The original post is from r/Romania, but I thought it would be interesting to share this here too.
I thought that guardrails were implemented just through the initial prompt that would say something like “You are an AI assistant blah blah don’t say any of these things…” but by the sounds of it, DeepSeek has the guardrails literally trained into the net?
This must be the result of the reinforcement learning that they do. I haven’t read the paper yet, but I bet this extra reinforcement learning step was initially conceived to add these kind of censorship guardrails rather than making it “more inclined to use chain of thought” which is the way they’ve advertised it (at least in the articles I’ve read).
gerryflap@feddit.nl 4 weeks ago
Although censorship is obviously bad, I’m kinda intrigued by the way it’s yapping against itself. Trying to weigh the very important goal of providing useful information with its “programming” telling it not to upset Winnie the Pooh.
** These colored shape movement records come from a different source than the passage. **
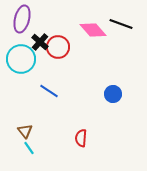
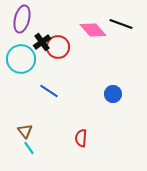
black cross: moved 2 px right; rotated 12 degrees clockwise
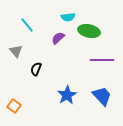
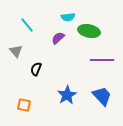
orange square: moved 10 px right, 1 px up; rotated 24 degrees counterclockwise
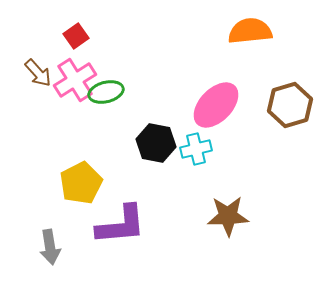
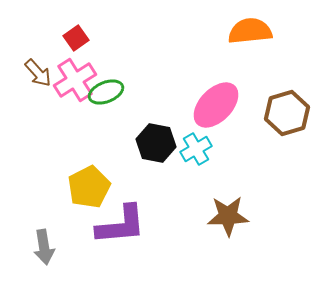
red square: moved 2 px down
green ellipse: rotated 8 degrees counterclockwise
brown hexagon: moved 3 px left, 8 px down
cyan cross: rotated 16 degrees counterclockwise
yellow pentagon: moved 8 px right, 4 px down
gray arrow: moved 6 px left
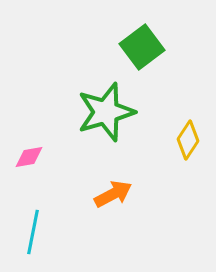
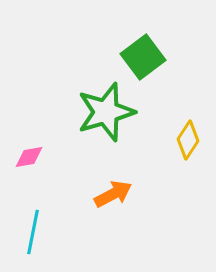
green square: moved 1 px right, 10 px down
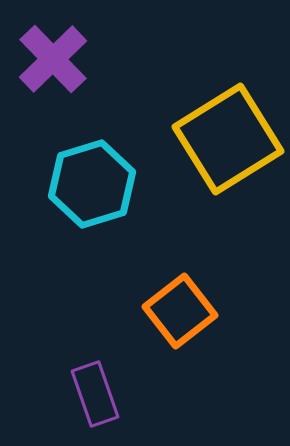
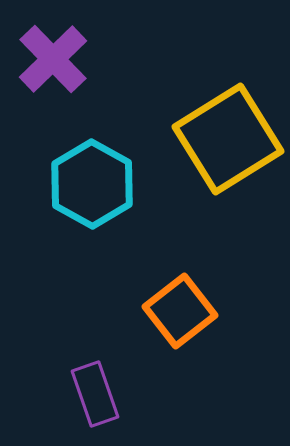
cyan hexagon: rotated 14 degrees counterclockwise
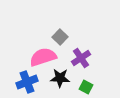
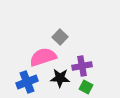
purple cross: moved 1 px right, 8 px down; rotated 24 degrees clockwise
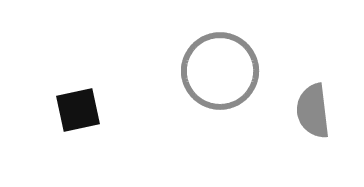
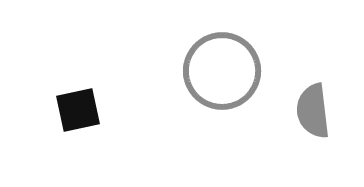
gray circle: moved 2 px right
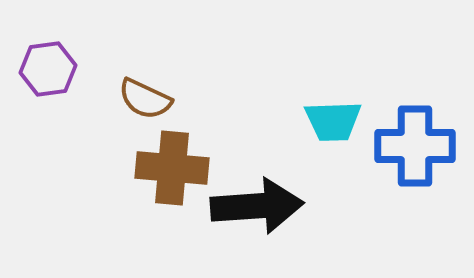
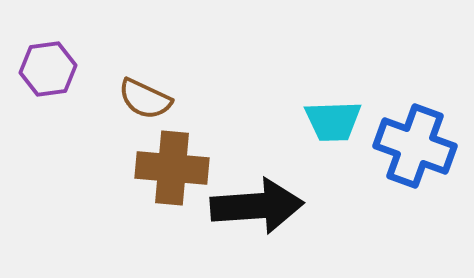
blue cross: rotated 20 degrees clockwise
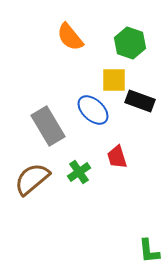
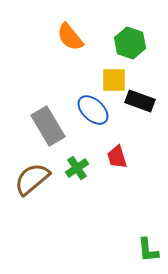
green cross: moved 2 px left, 4 px up
green L-shape: moved 1 px left, 1 px up
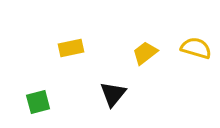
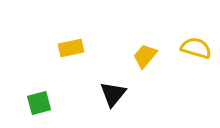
yellow trapezoid: moved 3 px down; rotated 12 degrees counterclockwise
green square: moved 1 px right, 1 px down
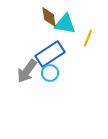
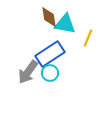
gray arrow: moved 1 px right, 1 px down
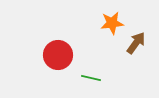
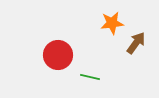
green line: moved 1 px left, 1 px up
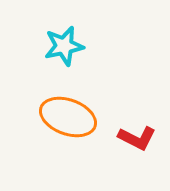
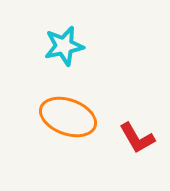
red L-shape: rotated 33 degrees clockwise
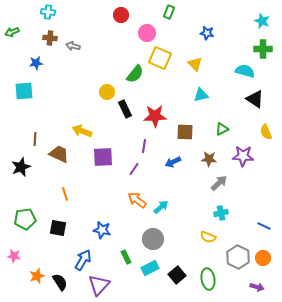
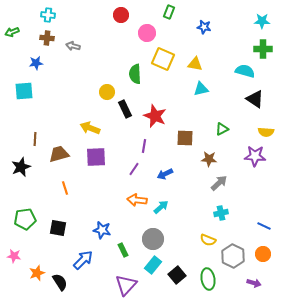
cyan cross at (48, 12): moved 3 px down
cyan star at (262, 21): rotated 21 degrees counterclockwise
blue star at (207, 33): moved 3 px left, 6 px up
brown cross at (50, 38): moved 3 px left
yellow square at (160, 58): moved 3 px right, 1 px down
yellow triangle at (195, 64): rotated 35 degrees counterclockwise
green semicircle at (135, 74): rotated 138 degrees clockwise
cyan triangle at (201, 95): moved 6 px up
red star at (155, 116): rotated 25 degrees clockwise
yellow arrow at (82, 131): moved 8 px right, 3 px up
brown square at (185, 132): moved 6 px down
yellow semicircle at (266, 132): rotated 63 degrees counterclockwise
brown trapezoid at (59, 154): rotated 40 degrees counterclockwise
purple star at (243, 156): moved 12 px right
purple square at (103, 157): moved 7 px left
blue arrow at (173, 162): moved 8 px left, 12 px down
orange line at (65, 194): moved 6 px up
orange arrow at (137, 200): rotated 30 degrees counterclockwise
yellow semicircle at (208, 237): moved 3 px down
green rectangle at (126, 257): moved 3 px left, 7 px up
gray hexagon at (238, 257): moved 5 px left, 1 px up
orange circle at (263, 258): moved 4 px up
blue arrow at (83, 260): rotated 15 degrees clockwise
cyan rectangle at (150, 268): moved 3 px right, 3 px up; rotated 24 degrees counterclockwise
orange star at (37, 276): moved 3 px up
purple triangle at (99, 285): moved 27 px right
purple arrow at (257, 287): moved 3 px left, 4 px up
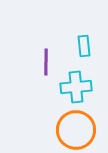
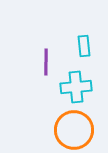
orange circle: moved 2 px left
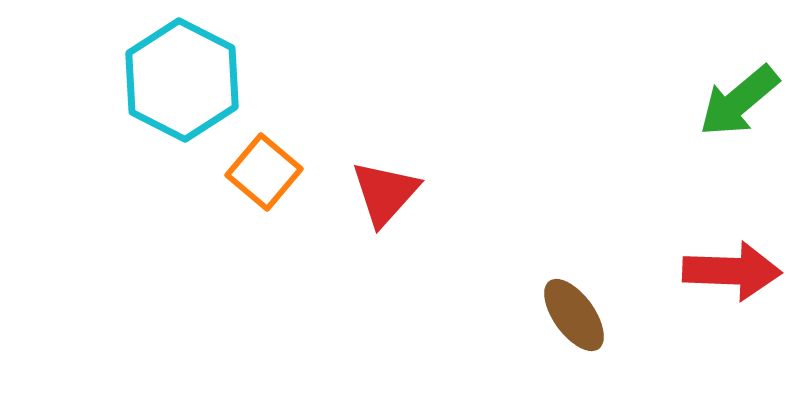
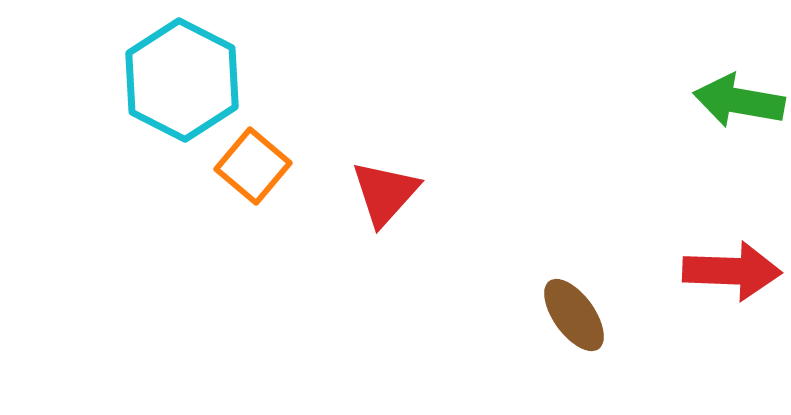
green arrow: rotated 50 degrees clockwise
orange square: moved 11 px left, 6 px up
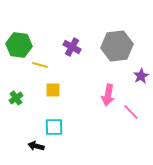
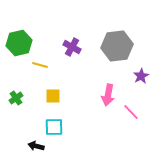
green hexagon: moved 2 px up; rotated 20 degrees counterclockwise
yellow square: moved 6 px down
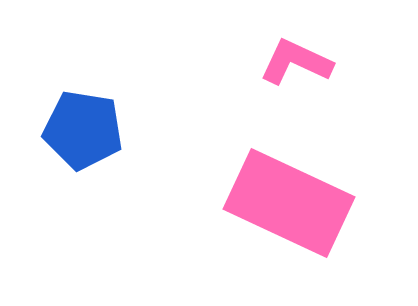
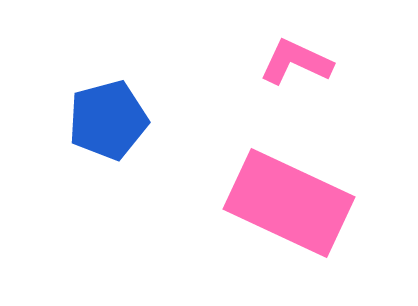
blue pentagon: moved 25 px right, 10 px up; rotated 24 degrees counterclockwise
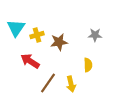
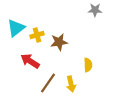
cyan triangle: rotated 18 degrees clockwise
gray star: moved 25 px up
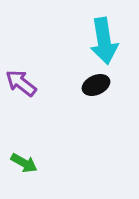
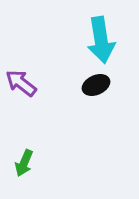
cyan arrow: moved 3 px left, 1 px up
green arrow: rotated 84 degrees clockwise
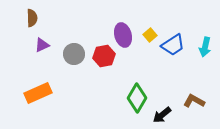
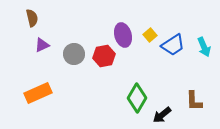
brown semicircle: rotated 12 degrees counterclockwise
cyan arrow: moved 1 px left; rotated 36 degrees counterclockwise
brown L-shape: rotated 120 degrees counterclockwise
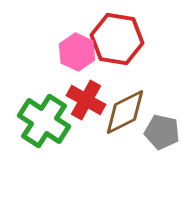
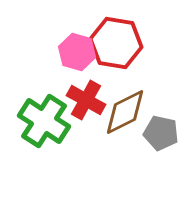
red hexagon: moved 1 px left, 4 px down
pink hexagon: rotated 9 degrees counterclockwise
gray pentagon: moved 1 px left, 1 px down
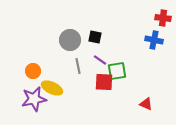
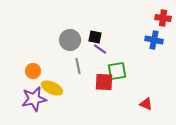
purple line: moved 11 px up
It’s like a person mumbling “oh god oh fuck what do I do” to themselves when faced with a complex situation.
Kacarott@aussie.zone 4 weeks ago
I know right, while reading it I kept thinking “I can totally see how people might start to believe these models are sentient”, it was fascinating, the way it was “thinking”
TanyaJLaird@beehaw.org 4 weeks ago
It reminds me one of Asimov’s robots trying to reason a way around the Three Laws.